## What the task asks
Return only the line that contains "Segment liver." and each line after it, through the last line of the data below, copied exactly.

--- START ---

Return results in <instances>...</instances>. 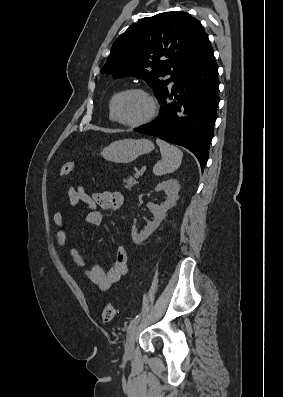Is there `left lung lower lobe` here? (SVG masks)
<instances>
[{"label":"left lung lower lobe","mask_w":283,"mask_h":397,"mask_svg":"<svg viewBox=\"0 0 283 397\" xmlns=\"http://www.w3.org/2000/svg\"><path fill=\"white\" fill-rule=\"evenodd\" d=\"M213 53L210 46L187 64L174 79L175 86L160 99L158 118L135 129L187 148L202 170L208 160L219 104L218 65Z\"/></svg>","instance_id":"0a47b994"}]
</instances>
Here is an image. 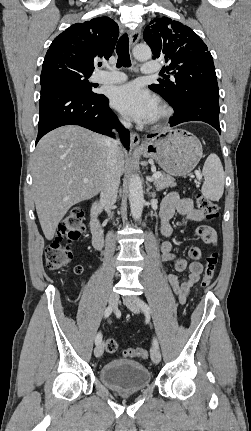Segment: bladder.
<instances>
[{
    "label": "bladder",
    "mask_w": 251,
    "mask_h": 431,
    "mask_svg": "<svg viewBox=\"0 0 251 431\" xmlns=\"http://www.w3.org/2000/svg\"><path fill=\"white\" fill-rule=\"evenodd\" d=\"M100 380L108 387L121 392L139 391L150 383L151 373L146 366L132 360H111L99 370Z\"/></svg>",
    "instance_id": "bladder-1"
}]
</instances>
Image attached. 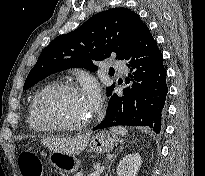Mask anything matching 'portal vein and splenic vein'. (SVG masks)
<instances>
[{"label": "portal vein and splenic vein", "instance_id": "obj_1", "mask_svg": "<svg viewBox=\"0 0 205 176\" xmlns=\"http://www.w3.org/2000/svg\"><path fill=\"white\" fill-rule=\"evenodd\" d=\"M103 171H104V166L99 167V168L96 169V171L93 174V176H99Z\"/></svg>", "mask_w": 205, "mask_h": 176}]
</instances>
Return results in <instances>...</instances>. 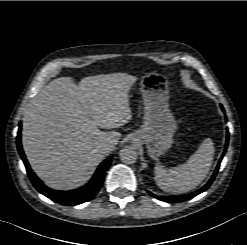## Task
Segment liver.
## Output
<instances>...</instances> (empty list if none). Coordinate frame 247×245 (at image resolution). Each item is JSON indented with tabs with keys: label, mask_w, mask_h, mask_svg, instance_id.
<instances>
[{
	"label": "liver",
	"mask_w": 247,
	"mask_h": 245,
	"mask_svg": "<svg viewBox=\"0 0 247 245\" xmlns=\"http://www.w3.org/2000/svg\"><path fill=\"white\" fill-rule=\"evenodd\" d=\"M137 78L127 73L88 76L75 84L60 77L28 104L22 144L36 175L50 188L71 190L84 185L110 152L101 144L118 143L115 129L131 119L129 90Z\"/></svg>",
	"instance_id": "6515ba94"
}]
</instances>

--- END ---

## Result for this task
Segment liver.
## Output
<instances>...</instances> (empty list if none). Coordinate frame 247×245 (at image resolution). Each item is JSON indented with tabs with keys: label, mask_w, mask_h, mask_svg, instance_id.
<instances>
[{
	"label": "liver",
	"mask_w": 247,
	"mask_h": 245,
	"mask_svg": "<svg viewBox=\"0 0 247 245\" xmlns=\"http://www.w3.org/2000/svg\"><path fill=\"white\" fill-rule=\"evenodd\" d=\"M137 78L127 73L88 76L75 84L60 77L28 104L22 144L36 175L50 188L71 190L84 185L110 152L101 144L118 143L115 129L131 119L129 90Z\"/></svg>",
	"instance_id": "6515ba94"
}]
</instances>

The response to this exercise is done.